Monday, January 7, 2008

Another Float, Another Day

I just came back from another floating session, my third one in total with my friend Natasha. In comparison to my other floats, this floatation session was unpleasant and frustrating. More of a mental experience unlike the spiritual and body heavy experiences from the previous sessions. For starters, my body was constantly hitting up against the wall which is imperative to the whole "sensory depravation" experience. I found myself constantly touching the wall so that I wouldn't rotate as much and when I would finally let go, I would hit my arm, foot, and head against the wall. I feel that the moments and emotions leading up to the session are partially or perhaps entirely to blame.
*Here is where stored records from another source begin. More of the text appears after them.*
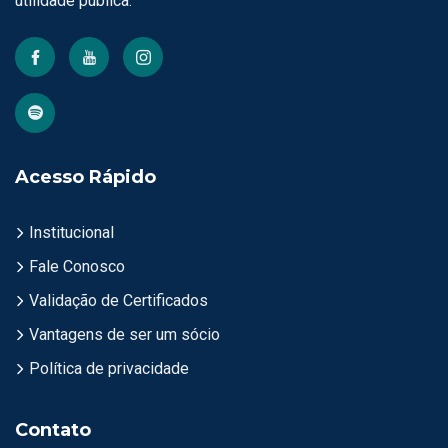
utilidade pública.
Acesso Rápido
Institucional
Fale Conosco
Validação de Certificados
Vantagens de ser um sócio
Política de privacidade
Contato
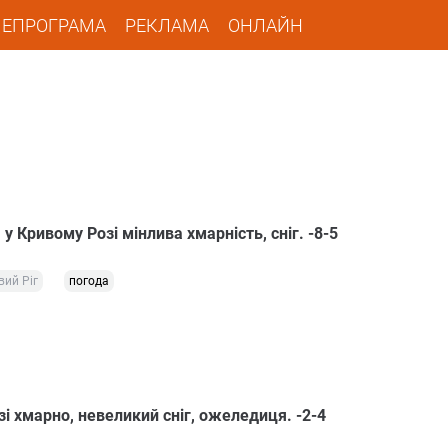
ЛЕПРОГРАМА
РЕКЛАМА
ОНЛАЙН
у Кривому Розі мінлива хмарність, сніг. -8-5
вий Ріг
погода
і хмарно, невеликий сніг, ожеледиця. -2-4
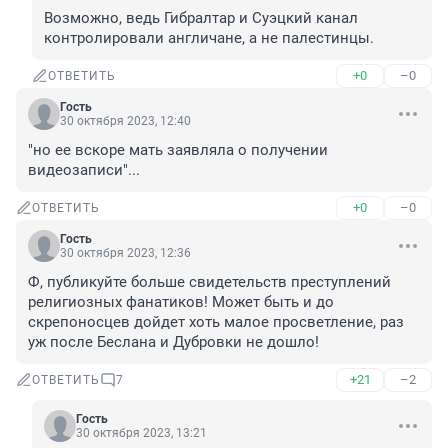
Возможно, ведь Гибралтар и Суэцкий канал 
контролировали англичане, а не палестинцы.
+0
–0
ОТВЕТИТЬ
Гость
30 октября 2023, 12:40
"но ее вскоре мать заявляла о получении 
видеозаписи"...
+0
–0
ОТВЕТИТЬ
Гость
30 октября 2023, 12:36
Ф, публикуйте больше свидетельств преступлений 
религиозных фанатиков! Может быть и до 
скрепоносцев дойдет хоть малое просветление, раз 
уж после Беслана и Дубровки не дошло!
+21
–2
ОТВЕТИТЬ
7
Гость
30 октября 2023, 13:21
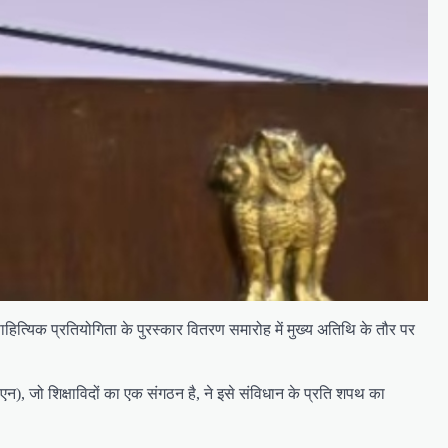
हित्यिक प्रतियोगिता के पुरस्कार वितरण समारोह में मुख्य अतिथि के तौर पर
न), जो शिक्षाविदों का एक संगठन है, ने इसे संविधान के प्रति शपथ का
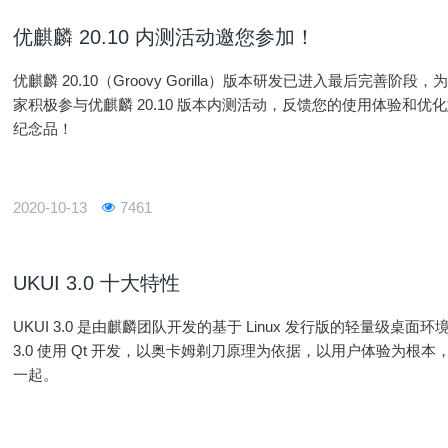
优麒麟 20.10 内测活动邀您参加！
优麒麟 20.10（Groovy Gorilla）版本研发已进入最后完
家积极参与优麒麟 20.10 版本内测活动，反馈您的使用体验和
纪念品！
2020-10-13
7461
UKUI 3.0 十大特性
UKUI 3.0 是由麒麟团队开发的基于 Linux 发行版的轻量级桌面环
3.0 使用 Qt 开发，以奥卡姆剃刀原理为依据，以用户体验为
一起。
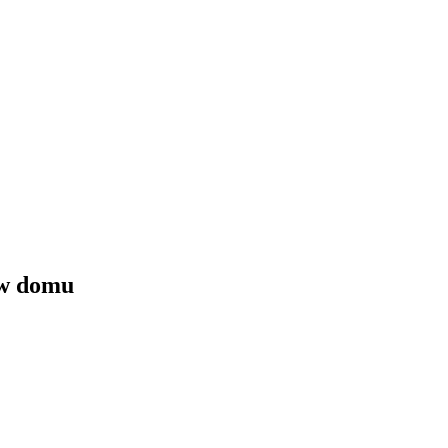
 w domu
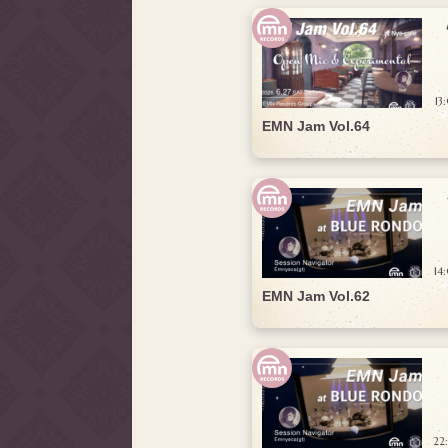
13
EMN Jam Vol.64
14
EMN Jam Vol.62
22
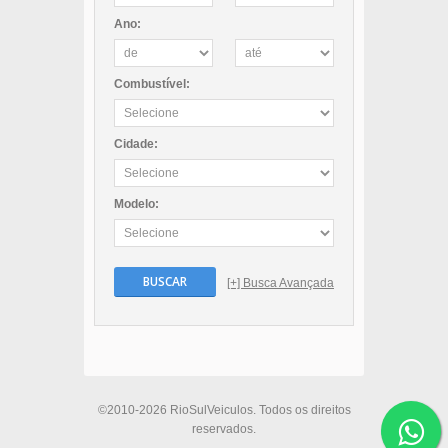
Ano:
Combustível:
Cidade:
Modelo:
BUSCAR
[+] Busca Avançada
©2010-2026 RioSulVeiculos. Todos os direitos
reservados.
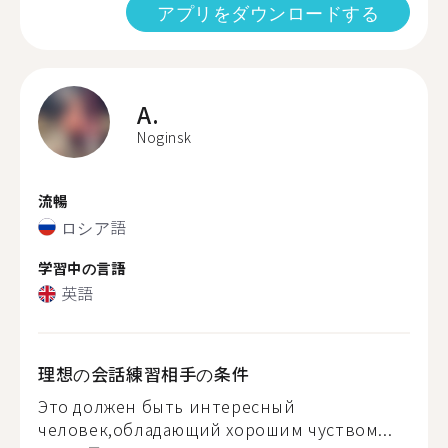
アプリをダウンロードする
A.
Noginsk
流暢
ロシア語
学習中の言語
英語
理想の会話練習相手の条件
Это должен быть интересный
человек,обладающий хорошим чуством...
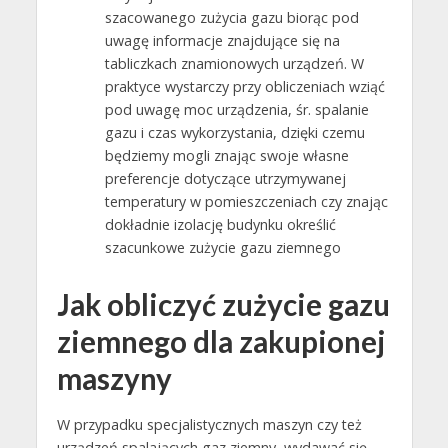
szacowanego zużycia gazu biorąc pod
uwagę informacje znajdujące się na
tabliczkach znamionowych urządzeń. W
praktyce wystarczy przy obliczeniach wziąć
pod uwagę moc urządzenia, śr. spalanie
gazu i czas wykorzystania, dzięki czemu
będziemy mogli znając swoje własne
preferencje dotyczące utrzymywanej
temperatury w pomieszczeniach czy znając
dokładnie izolację budynku określić
szacunkowe zużycie gazu ziemnego
Jak obliczyć zużycie gazu
ziemnego dla zakupionej
maszyny
W przypadku specjalistycznych maszyn czy też
urządzeń spalających gaz ziemny, wydawać się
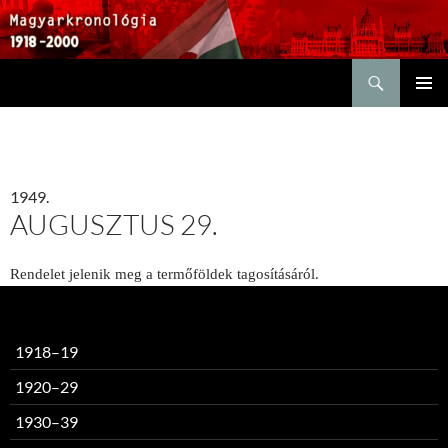
Keresés
KILÉPÉS
ELSŐDL
A
MENÜ
TARTALOMBA
1949.
AUGUSZTUS 29.
Rendelet jelenik meg a termőföldek tagosításáról.
1918–19
1920–29
1930–39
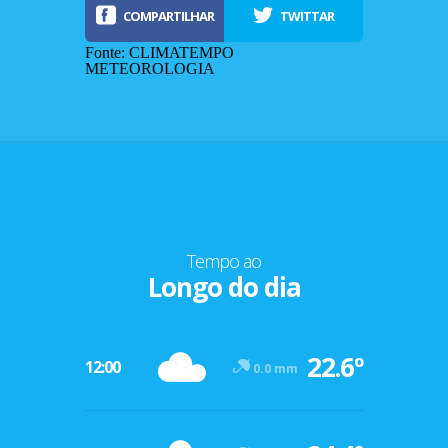
COMPARTILHAR
TWITTAR
Fonte: CLIMATEMPO
METEOROLOGIA
Tempo ao
Longo do dia
-12º
22.6º
47º
12:00
0.0 mm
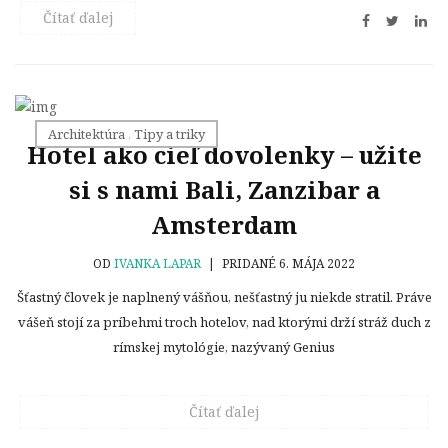
Čítať ďalej
Architektúra
,
Tipy a triky
Hotel ako cieľ dovolenky – užite
si s nami Bali, Zanzibar a
Amsterdam
OD
IVANKA LAPAR
|
PRIDANÉ 6. MÁJA 2022
Šťastný človek je naplnený vášňou, nešťastný ju niekde stratil. Práve
vášeň stojí za príbehmi troch hotelov, nad ktorými drží stráž duch z
rímskej mytológie, nazývaný Genius
Čítať ďalej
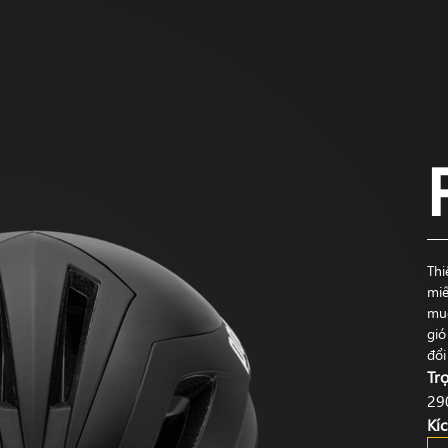
Thi
miế
muố
gió
đổi
Tr
29
Kí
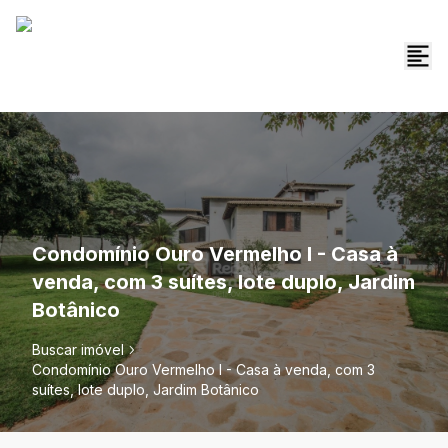
Condomínio Ouro Vermelho I - Casa à
venda, com 3 suítes, lote duplo, Jardim
Botânico
Buscar imóvel
Condomínio Ouro Vermelho I - Casa à venda, com 3
suítes, lote duplo, Jardim Botânico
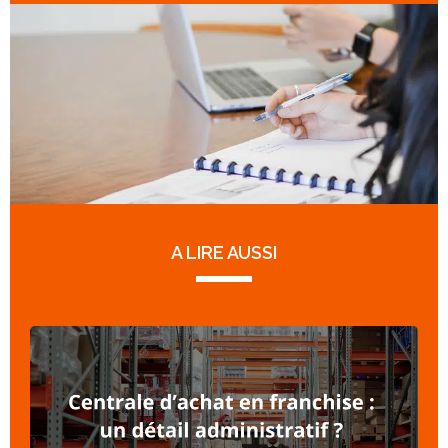
A LIRE AUSSI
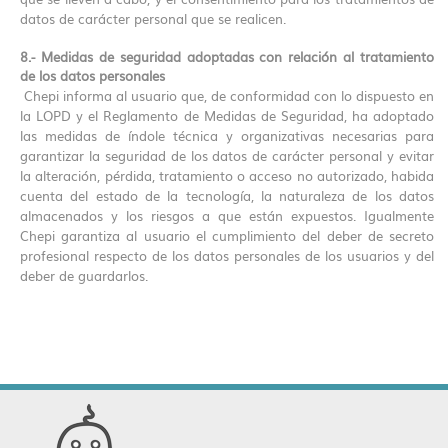
datos de carácter personal que se realicen.
8.- Medidas de seguridad adoptadas con relación al tratamiento
de los datos personales
Chepi informa al usuario que, de conformidad con lo dispuesto en
la LOPD y el Reglamento de Medidas de Seguridad, ha adoptado
las medidas de índole técnica y organizativas necesarias para
garantizar la seguridad de los datos de carácter personal y evitar
la alteración, pérdida, tratamiento o acceso no autorizado, habida
cuenta del estado de la tecnología, la naturaleza de los datos
almacenados y los riesgos a que están expuestos. Igualmente
Chepi garantiza al usuario el cumplimiento del deber de secreto
profesional respecto de los datos personales de los usuarios y del
deber de guardarlos.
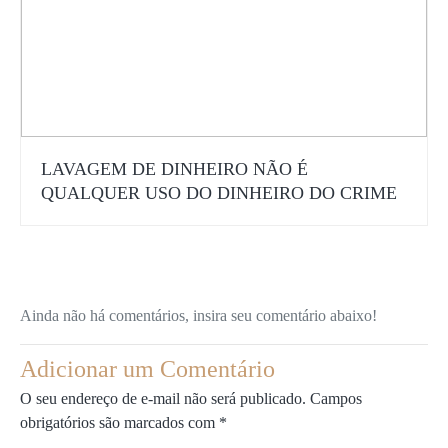
LAVAGEM DE DINHEIRO NÃO É
QUALQUER USO DO DINHEIRO DO CRIME
Ainda não há comentários, insira seu comentário abaixo!
Adicionar um Comentário
O seu endereço de e-mail não será publicado.
Campos
obrigatórios são marcados com
*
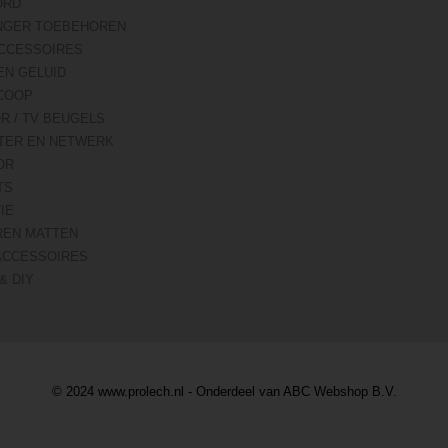
ORD
NGER TOEBEHOREN
CCESSOIRES
EN GELUID
COOP
R / TV BEUGELS
TER EN NETWERK
OR
TS
IE
REN MATTEN
ACCESSOIRES
& DIY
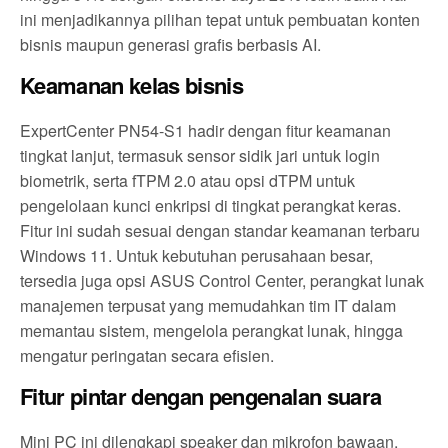
ini menjadikannya pilihan tepat untuk pembuatan konten
bisnis maupun generasi grafis berbasis AI.
Keamanan kelas bisnis
ExpertCenter PN54-S1 hadir dengan fitur keamanan
tingkat lanjut, termasuk sensor sidik jari untuk login
biometrik, serta fTPM 2.0 atau opsi dTPM untuk
pengelolaan kunci enkripsi di tingkat perangkat keras.
Fitur ini sudah sesuai dengan standar keamanan terbaru
Windows 11. Untuk kebutuhan perusahaan besar,
tersedia juga opsi ASUS Control Center, perangkat lunak
manajemen terpusat yang memudahkan tim IT dalam
memantau sistem, mengelola perangkat lunak, hingga
mengatur peringatan secara efisien.
Fitur pintar dengan pengenalan suara
Mini PC ini dilengkapi speaker dan mikrofon bawaan,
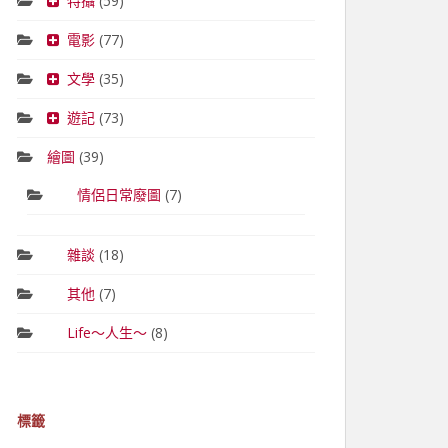
特攝
(59)
電影
(77)
文學
(35)
遊記
(73)
繪圖
(39)
情侶日常廢圖
(7)
雜談
(18)
其他
(7)
Life～人生～
(8)
標籤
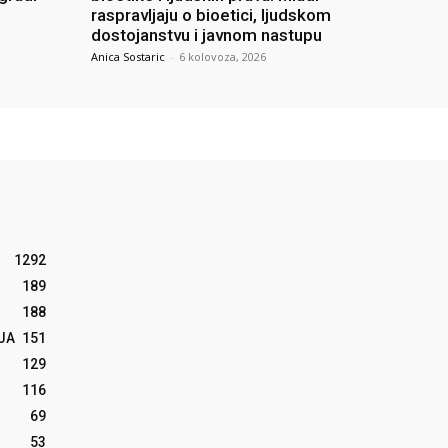
raspravljaju o bioetici, ljudskom
dostojanstvu i javnom nastupu
Anica Sostaric
-
6 kolovoza, 2026
1292
189
188
JA
151
129
116
69
53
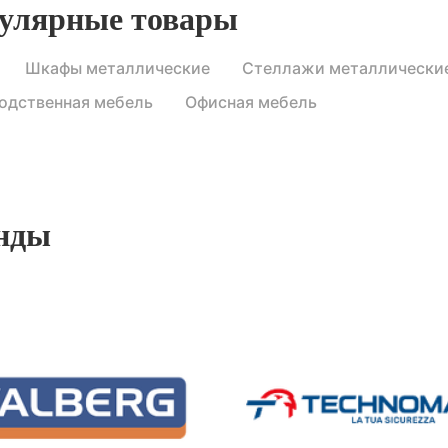
улярные товары
Шкафы металлические
Стеллажи металлически
одственная мебель
Офисная мебель
нды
I was definitely not enthusiastic to go floating the day before and was even considering canceling. I am unsure as to why I felt that way, but I just felt that floating would be awkward this time around. Also, I had a long and an emotional conversation with a friend of mine minutes before starting my session. It also didn't help talking about the events that were bothering me in my life to this friend. If there was one thing I learned from the floating tank today, was that I need to love and trust myself. That I can attract these people who make me feel so awful. Even if I've been unknowingly rude in the past, that still bares no right to have the same done unto me. From the relaxation of tank, I've seen that these words used upon me, these cold, harsh words, made me feel so dreadful if I spoke the same to others who could have felt as I feel now.

Iyengar Yoga Sequencing

While looking for an image for this blog post, I stumbled upon this excellent  yoga blog  with great sequences and cute drawings! I alrea...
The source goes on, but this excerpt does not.